Advantages of hot die forging and conventional forging of titanium alloys

Like isothermal forging, hot die forging of titanium alloy processing technology is also a promising precision forging process. The difference is that the mold temperature of hot die forging is higher than that of ordinary forging, but lower than that of isothermal forging. Typical hot die forging die temperature is 110-225°C lower than the billet temperature. Compared with isothermal forging, the reduction of mold temperature can make a wider selection of mold materials, but the ability to form very thin and complex-shaped forgings is slightly worse.

Compared with conventional titanium alloy flange, hot die forging has the following advantages:

(1) Reduce the material consumption of forgings. During hot die forging, the chilling of the die contacting the blank and the work hardening of the material are reduced, and the forgeability of the material is improved, so the forgings are allowed to have a smaller fillet radius and a smaller draft The inclination and small forging allowance greatly reduce the quality of forgings. For example, a Ti-6Al-4V alloy structural part has a mass of 28kg. The mass of forging produced by conventional forging process is 154kg, while the mass of forging produced by hot die forging process is 109kg. The difference between the two methods is 45kg.

(2) Reduce the number of forging operations and improve the working capacity of the press. During hot die forging, the mold temperature is higher and the temperature drop of the billet is less. Conventional forging requires two fires, three fires or more fires to form forgings. Hot die forging Only one time, as many as two fires can be completed.

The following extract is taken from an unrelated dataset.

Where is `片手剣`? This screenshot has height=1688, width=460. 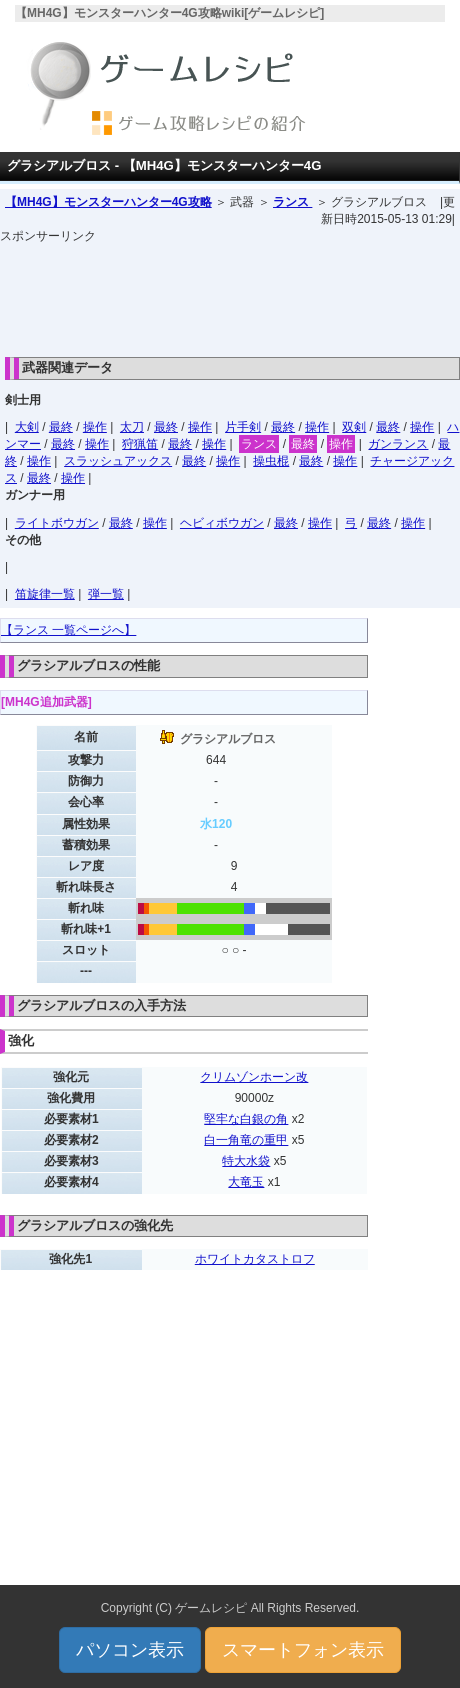 片手剣 is located at coordinates (243, 427).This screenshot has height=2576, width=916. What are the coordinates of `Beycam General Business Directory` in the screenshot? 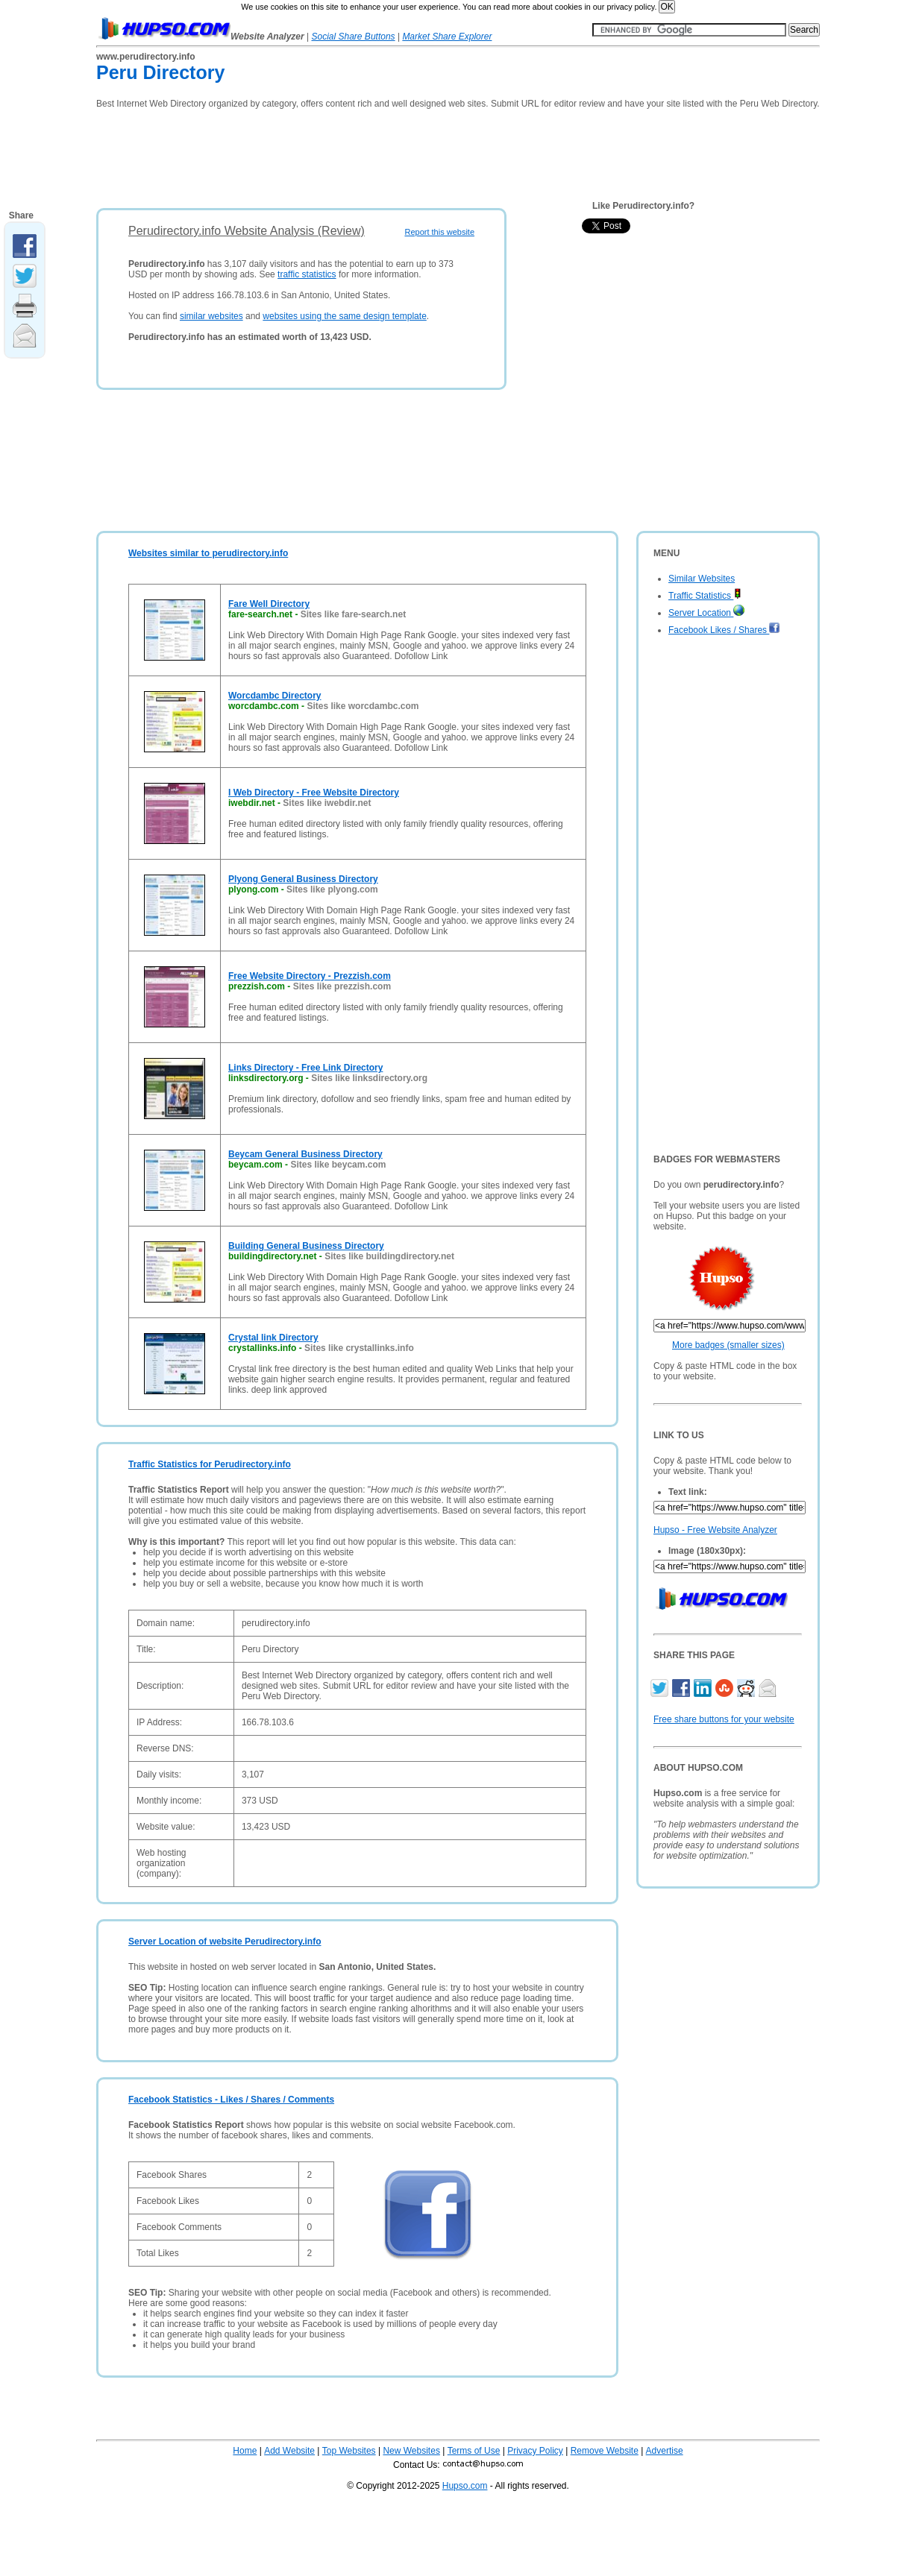 It's located at (305, 1154).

And because of hot die forging, the deformation resistance of the metal is low, which relatively increases the working capacity of the equipment.

(3) Reduce the amount of machining of forgings Because the forgings produced are close to the weight and contour size of the parts, compared with the forgings produced by conventional forging, the amount of material removal in machining is reduced.

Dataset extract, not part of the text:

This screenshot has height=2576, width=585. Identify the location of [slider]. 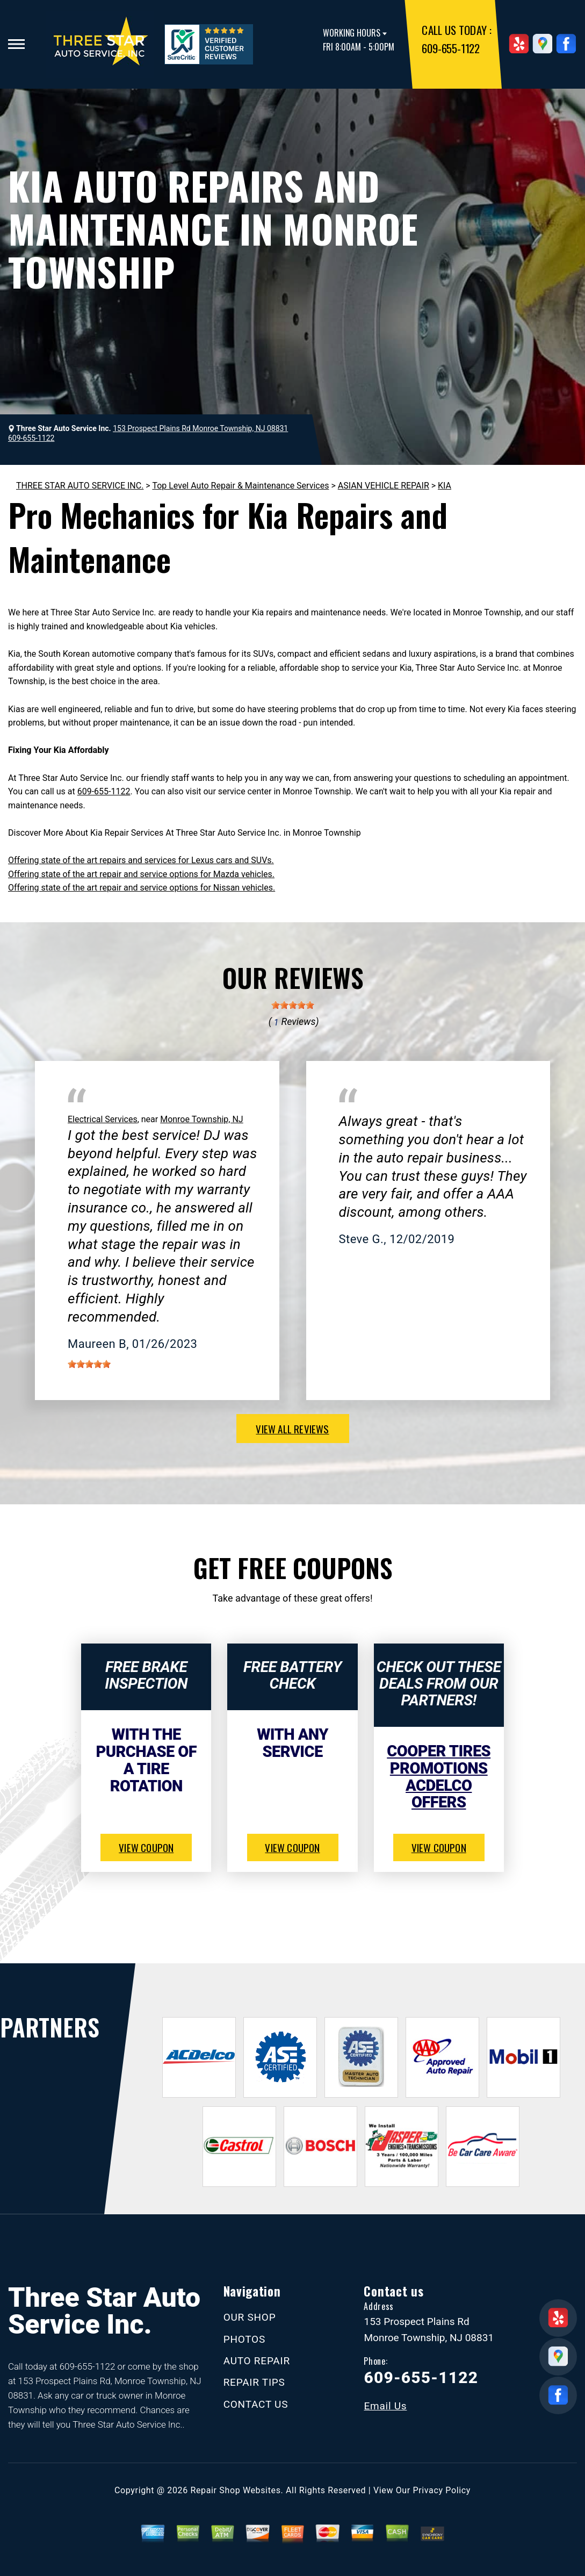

(4) The uniformity of the product is better. During the forging process, the temperature gradient is greatly reduced, and the uneven deformation caused by the temperature gradient is easy to reduce. Therefore, the uniformity and consistency of the structure and performance of the product are better than those produced by conventional forging. , but less than forgings produced by isothermal forging.

During hot die forging, although the billet has a temperature drop, it is still in the forging temperature range, and the deformation resistance does not rise as sharply as in conventional forging. The strain rate used in hot die forging varies within the range of 0.05-0.2s-1. If the strain rate is too low, the blank temperature may decrease.

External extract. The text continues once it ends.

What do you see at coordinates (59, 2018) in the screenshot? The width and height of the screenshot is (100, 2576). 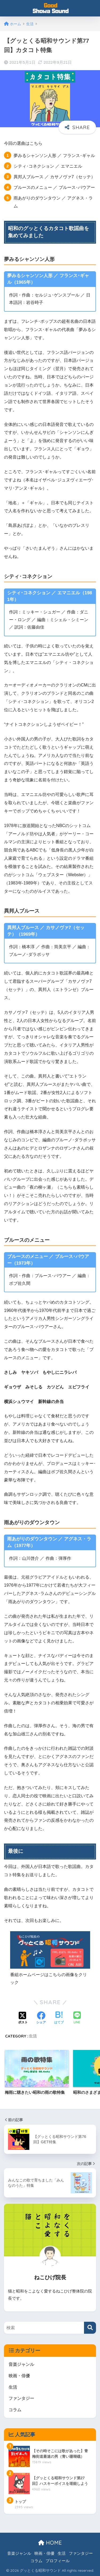 I see `[はてブでブックマークする]` at bounding box center [59, 2018]. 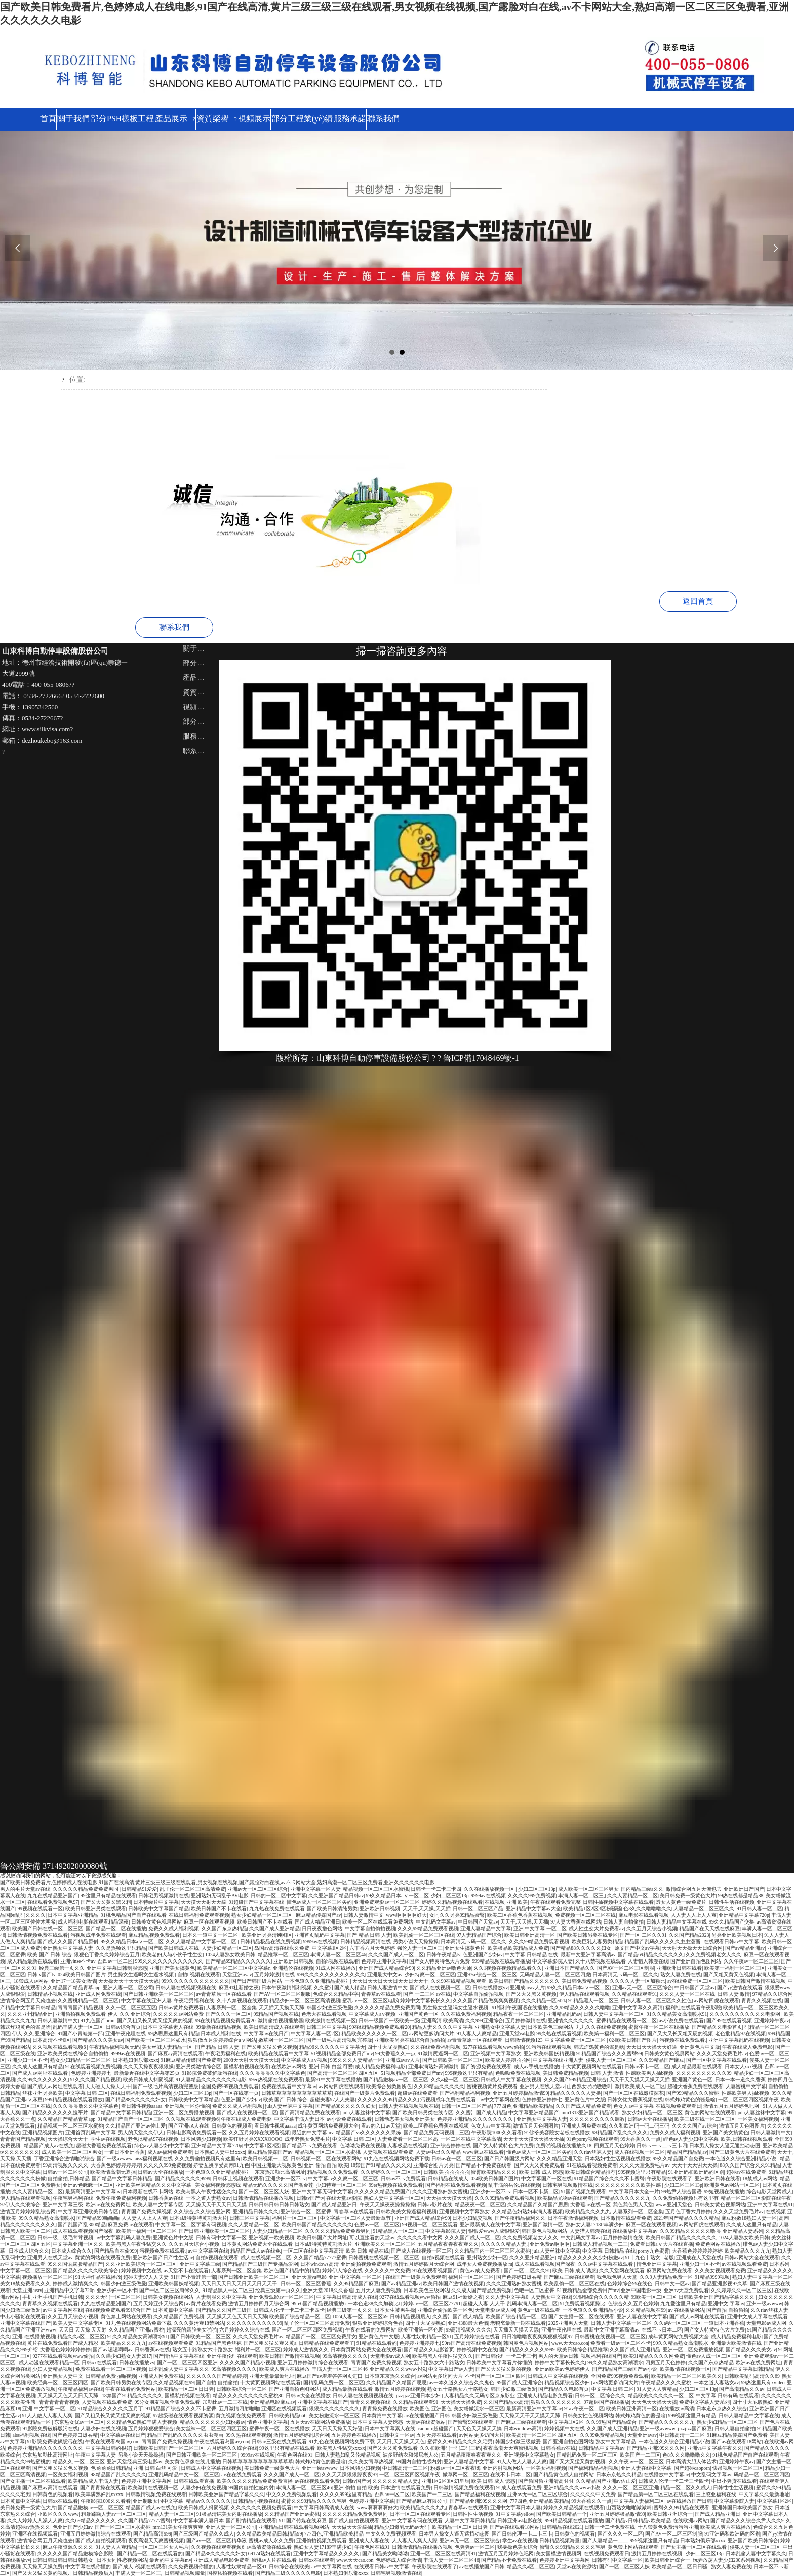 I want to click on 亚洲综合婷婷在线, so click(x=450, y=2144).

In hot die forging of titanium alloys, forging heating temperature, strain rate, microstructure of preform and holding time are extremely important factors, which play a decisive role in the dimensional accuracy and microstructure of formed parts. Usually lower strain rates and longer dwell times increase the possibility of precision forming. However, the microstructure of the preform has a direct impact on the flow stress and superplasticity of the material, especially on the microstructure after forging. It cannot be attempted to completely eliminate the defects and uneven grains in the raw material through isothermal forging or hot die forging.

At present, whether titanium alloys and high-temperature alloys use hot die forging technology mainly depends on the total cost of forgings or the need for uniformity and consistency of products. The development trend of this process is to use conventional forging preforms, and finally carry out isothermal or hot die final forging.